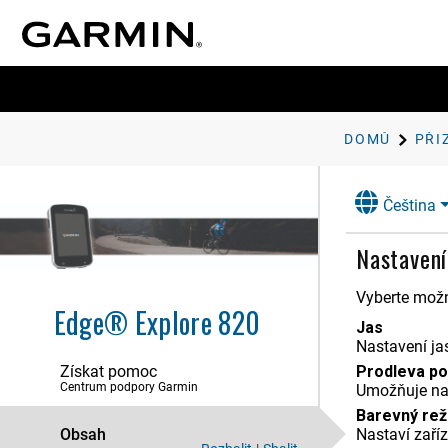
DOMŮ
PŘI
Čeština
Nastavení
Vyberte mož
Edge® Explore 820
Jas
Nastavení ja
Získat pomoc
Prodleva po
Úvod
Centrum podpory Garmin
Umožňuje nas
Navigace
Barevný re
Obsah
Nastaví zaří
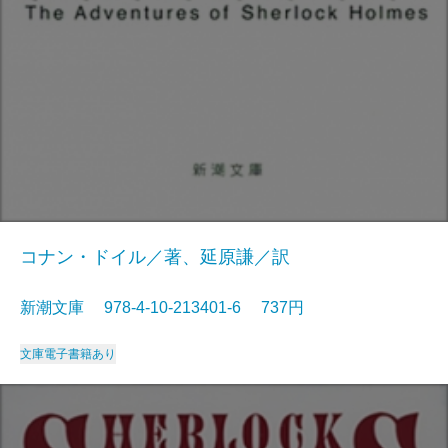
コナン・ドイル／著、延原謙／訳
新潮文庫 978-4-10-213401-6 737円
文庫
電子書籍あり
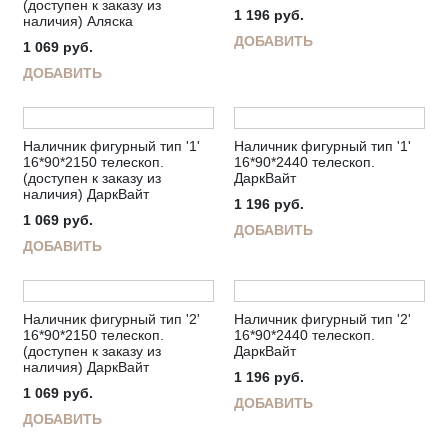
(доступен к заказу из
1 196
руб.
наличия) Аляска
ДОБАВИТЬ
1 069
руб.
ДОБАВИТЬ
Наличник фигурный тип '1'
Наличник фигурный тип '1'
16*90*2150 телескоп.
16*90*2440 телескоп.
(доступен к заказу из
ДаркВайт
наличия) ДаркВайт
1 196
руб.
1 069
руб.
ДОБАВИТЬ
ДОБАВИТЬ
Наличник фигурный тип '2'
Наличник фигурный тип '2'
16*90*2150 телескоп.
16*90*2440 телескоп.
(доступен к заказу из
ДаркВайт
наличия) ДаркВайт
1 196
руб.
1 069
руб.
ДОБАВИТЬ
ДОБАВИТЬ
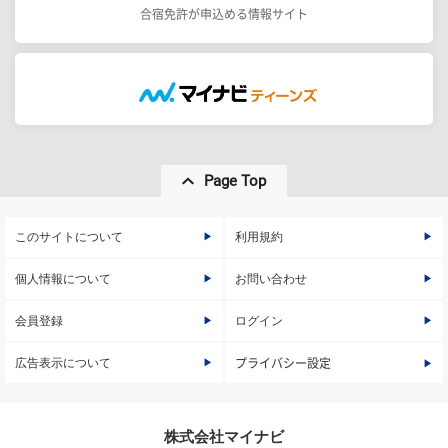
合宿免許が申込める情報サイト
Page Top
このサイトについて
利用規約
個人情報について
お問い合わせ
会員登録
ログイン
広告表示について
プライバシー設定
株式会社マイナビ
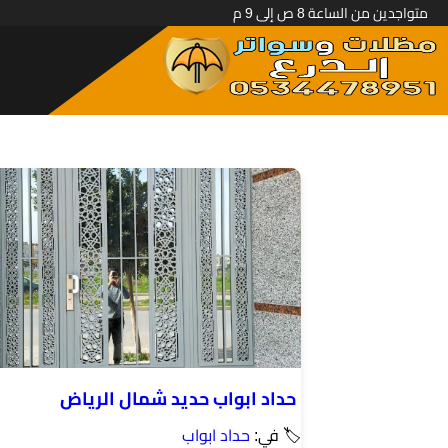
متواجدين من الساعة 8 ص إلى 9 م
حداد ابواب حديد شمال الرياض
🏷 في:
حداد ابواب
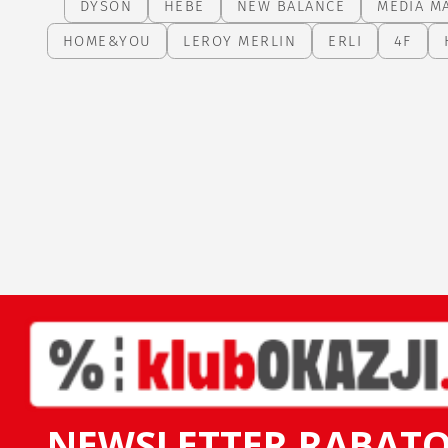
DYSON
HEBE
NEW BALANCE
MEDIA M
HOME&YOU
LEROY MERLIN
ERLI
4F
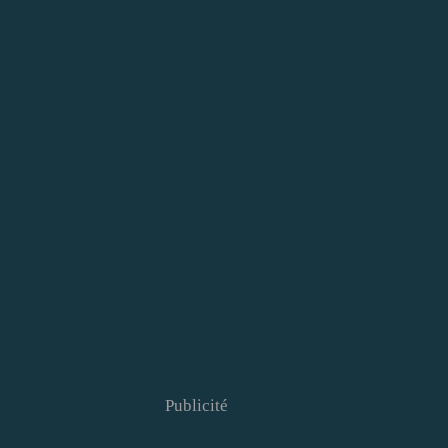
Publicité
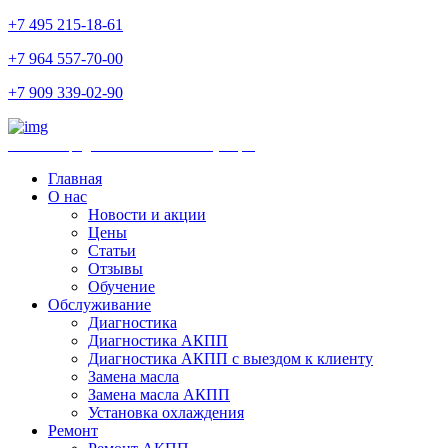
+7 495 215-18-61
+7 964 557-70-00
+7 909 339-02-90
Ремонт и продажа АКПП и комплектующих
Главная
О нас
Новости и акции
Цены
Статьи
Отзывы
Обучение
Обслуживание
Диагностика
Диагностика АКПП
Диагностика АКПП с выездом к клиенту
Замена масла
Замена масла АКПП
Установка охлаждения
Ремонт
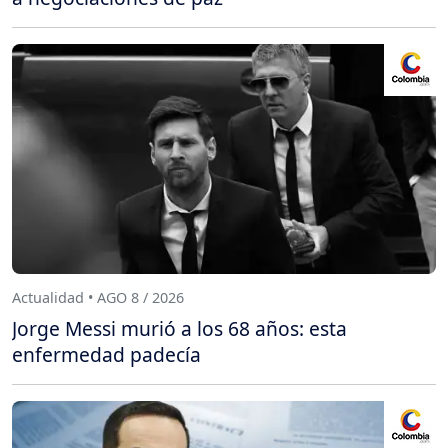
Actualidad • AGO 8 / 2026
Jorge Messi murió a los 68 años: esta
enfermedad padecía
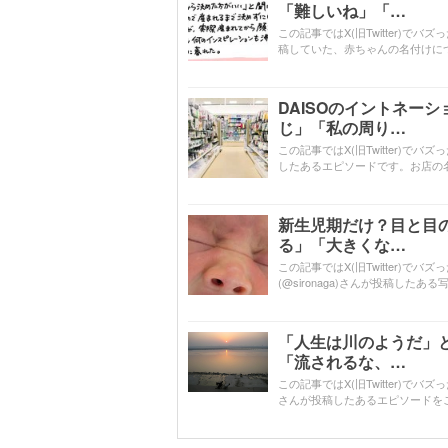
「難しいね」「…
この記事ではX(旧Twitter)で
稿していた、赤ちゃんの名付けに
DAISOのイントネー
じ」「私の周り…
この記事ではX(旧Twitter)で
したあるエピソードです。お店の
新生児期だけ？目と目
る」「大きくな…
この記事ではX(旧Twitter)でバ
(@sironaga)さんが投稿し
「人生は川のようだ」
「流されるな、…
この記事ではX(旧Twitter)でバズ
さんが投稿したあるエピソードを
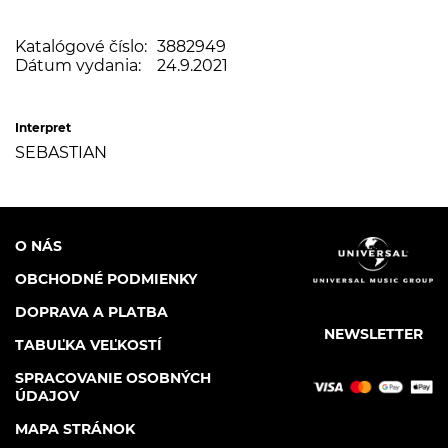
Katalógové číslo:
3882949
Dátum vydania:
24.9.2021
Interpret
SEBASTIAN
O NÁS
OBCHODNÉ PODMIENKY
DOPRAVA A PLATBA
NEWSLETTER
TABUĽKA VEĽKOSTÍ
SPRACOVANIE OSOBNÝCH
ÚDAJOV
MAPA STRÁNOK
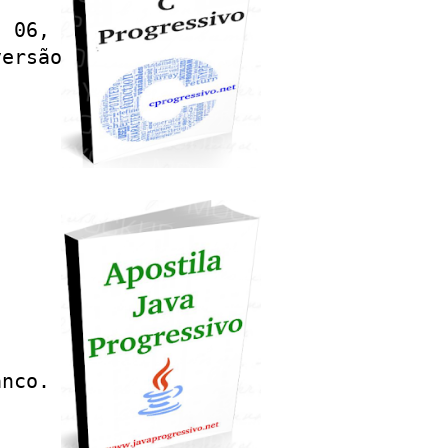
 06, 2006

ersão 5.5

nco.
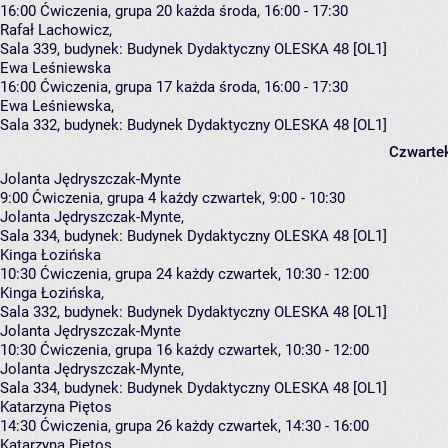
16:00
Ćwiczenia, grupa 20
każda środa, 16:00 - 17:30
Rafał Lachowicz
,
Sala 339,
budynek:
Budynek Dydaktyczny OLESKA 48 [OL1]
Ewa Leśniewska
16:00
Ćwiczenia, grupa 17
każda środa, 16:00 - 17:30
Ewa Leśniewska
,
Sala 332,
budynek:
Budynek Dydaktyczny OLESKA 48 [OL1]
Czwarte
Jolanta Jędryszczak-Mynte
9:00
Ćwiczenia, grupa 4
każdy czwartek, 9:00 - 10:30
Jolanta Jędryszczak-Mynte
,
Sala 334,
budynek:
Budynek Dydaktyczny OLESKA 48 [OL1]
Kinga Łozińska
10:30
Ćwiczenia, grupa 24
każdy czwartek, 10:30 - 12:00
Kinga Łozińska
,
Sala 332,
budynek:
Budynek Dydaktyczny OLESKA 48 [OL1]
Jolanta Jędryszczak-Mynte
10:30
Ćwiczenia, grupa 16
każdy czwartek, 10:30 - 12:00
Jolanta Jędryszczak-Mynte
,
Sala 334,
budynek:
Budynek Dydaktyczny OLESKA 48 [OL1]
Katarzyna Piętos
14:30
Ćwiczenia, grupa 26
każdy czwartek, 14:30 - 16:00
Katarzyna Piętos
,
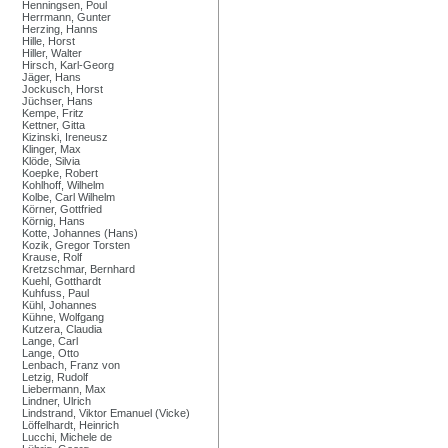
Henningsen, Poul
Herrmann, Gunter
Herzing, Hanns
Hille, Horst
Hiller, Walter
Hirsch, Karl-Georg
Jäger, Hans
Jockusch, Horst
Jüchser, Hans
Kempe, Fritz
Kettner, Gitta
Kizinski, Ireneusz
Klinger, Max
Klöde, Silvia
Koepke, Robert
Kohlhoff, Wilhelm
Kolbe, Carl Wilhelm
Körner, Gottfried
Körnig, Hans
Kotte, Johannes (Hans)
Kozik, Gregor Torsten
Krause, Rolf
Kretzschmar, Bernhard
Kuehl, Gotthardt
Kuhfuss, Paul
Kühl, Johannes
Kühne, Wolfgang
Kutzera, Claudia
Lange, Carl
Lange, Otto
Lenbach, Franz von
Letzig, Rudolf
Liebermann, Max
Lindner, Ulrich
Lindstrand, Viktor Emanuel (Vicke)
Löffelhardt, Heinrich
Lucchi, Michele de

________

Aim of the exercise:
The entries above need to be repeated in full, word for word. Skip the images.

Solved exercise:
DOMŮ
PŘI
Čeština
Nastavení
Vyberte mož
Edge® Explore 820
Jas
Nastavení ja
Získat pomoc
Prodleva po
Úvod
Centrum podpory Garmin
Umožňuje nas
Navigace
Barevný re
Obsah
Nastaví zaří
コナン・ドイル／著、延原謙／訳
新潮文庫 978-4-10-213401-6 737円
文庫
電子書籍あり
(доступен к заказу из
1 196
руб.
наличия) Аляска
ДОБАВИТЬ
1 069
руб.
ДОБАВИТЬ
Наличник фигурный тип '1'
Наличник фигурный тип '1'
16*90*2150 телескоп.
16*90*2440 телескоп.
(доступен к заказу из
ДаркВайт
наличия) ДаркВайт
1 196
руб.
1 069
руб.
ДОБАВИТЬ
ДОБАВИТЬ
Наличник фигурный тип '2'
Наличник фигурный тип '2'
16*90*2150 телескоп.
16*90*2440 телескоп.
(доступен к заказу из
ДаркВайт
наличия) ДаркВайт
1 196
руб.
1 069
руб.
ДОБАВИТЬ
ДОБАВИТЬ
合宿免許が申込める情報サイト
Page Top
このサイトについて
利用規約
個人情報について
お問い合わせ
会員登録
ログイン
広告表示について
プライバシー設定
株式会社マイナビ
متواجدين من الساعة 8 ص إلى 9 م
حداد ابواب حديد شمال الرياض
🏷 في:
حداد ابواب
DYSON
HEBE
NEW BALANCE
MEDIA M
HOME&YOU
LEROY MERLIN
ERLI
4F
Publicité
+7 495 215-18-61
+7 964 557-70-00
+7 909 339-02-90
Ремонт и продажа АКПП и комплектующих
Главная
О нас
Новости и акции
Цены
Статьи
Отзывы
Обучение
Обслуживание
Диагностика
Диагностика АКПП
Диагностика АКПП с выездом к клиенту
Замена масла
Замена масла АКПП
Установка охлаждения
Ремонт
Actualidad • AGO 8 / 2026
Jorge Messi murió a los 68 años: esta
enfermedad padecía
「難しいね」「…
この記事ではX(旧Twitter)で
稿していた、赤ちゃんの名付けに
DAISOのイントネー
じ」「私の周り…
この記事ではX(旧Twitter)で
したあるエピソードです。お店の
新生児期だけ？目と目
る」「大きくな…
この記事ではX(旧Twitter)でバ
(@sironaga)さんが投稿し
「人生は川のようだ」
「流されるな、…
この記事ではX(旧Twitter)でバズ
さんが投稿したあるエピソードを
Katalógové číslo:
3882949
Dátum vydania:
24.9.2021
Interpret
SEBASTIAN
O NÁS
OBCHODNÉ PODMIENKY
DOPRAVA A PLATBA
NEWSLETTER
TABUĽKA VEĽKOSTÍ
SPRACOVANIE OSOBNÝCH
ÚDAJOV
MAPA STRÁNOK
 06, 2006

ersão 5.5

nco.
16:00
Ćwiczenia, grupa 20
każda środa, 16:00 - 17:30
Rafał Lachowicz
,
Sala 339,
budynek:
Budynek Dydaktyczny OLESKA 48 [OL1]
Ewa Leśniewska
16:00
Ćwiczenia, grupa 17
każda środa, 16:00 - 17:30
Ewa Leśniewska
,
Sala 332,
budynek:
Budynek Dydaktyczny OLESKA 48 [OL1]
Czwarte
Jolanta Jędryszczak-Mynte
9:00
Ćwiczenia, grupa 4
każdy czwartek, 9:00 - 10:30
Jolanta Jędryszczak-Mynte
,
Sala 334,
budynek:
Budynek Dydaktyczny OLESKA 48 [OL1]
Kinga Łozińska
10:30
Ćwiczenia, grupa 24
każdy czwartek, 10:30 - 12:00
Kinga Łozińska
,
Sala 332,
budynek:
Budynek Dydaktyczny OLESKA 48 [OL1]
Jolanta Jędryszczak-Mynte
10:30
Ćwiczenia, grupa 16
każdy czwartek, 10:30 - 12:00
Jolanta Jędryszczak-Mynte
,
Sala 334,
budynek:
Budynek Dydaktyczny OLESKA 48 [OL1]
Katarzyna Piętos
14:30
Ćwiczenia, grupa 26
każdy czwartek, 14:30 - 16:00
Katarzyna Piętos
,
Henningsen, Poul
Herrmann, Gunter
Herzing, Hanns
Hille, Horst
Hiller, Walter
Hirsch, Karl-Georg
Jäger, Hans
Jockusch, Horst
Jüchser, Hans
Kempe, Fritz
Kettner, Gitta
Kizinski, Ireneusz
Klinger, Max
Klöde, Silvia
Koepke, Robert
Kohlhoff, Wilhelm
Kolbe, Carl Wilhelm
Körner, Gottfried
Körnig, Hans
Kotte, Johannes (Hans)
Kozik, Gregor Torsten
Krause, Rolf
Kretzschmar, Bernhard
Kuehl, Gotthardt
Kuhfuss, Paul
Kühl, Johannes
Kühne, Wolfgang
Kutzera, Claudia
Lange, Carl
Lange, Otto
Lenbach, Franz von
Letzig, Rudolf
Liebermann, Max
Lindner, Ulrich
Lindstrand, Viktor Emanuel (Vicke)
Löffelhardt, Heinrich
Lucchi, Michele de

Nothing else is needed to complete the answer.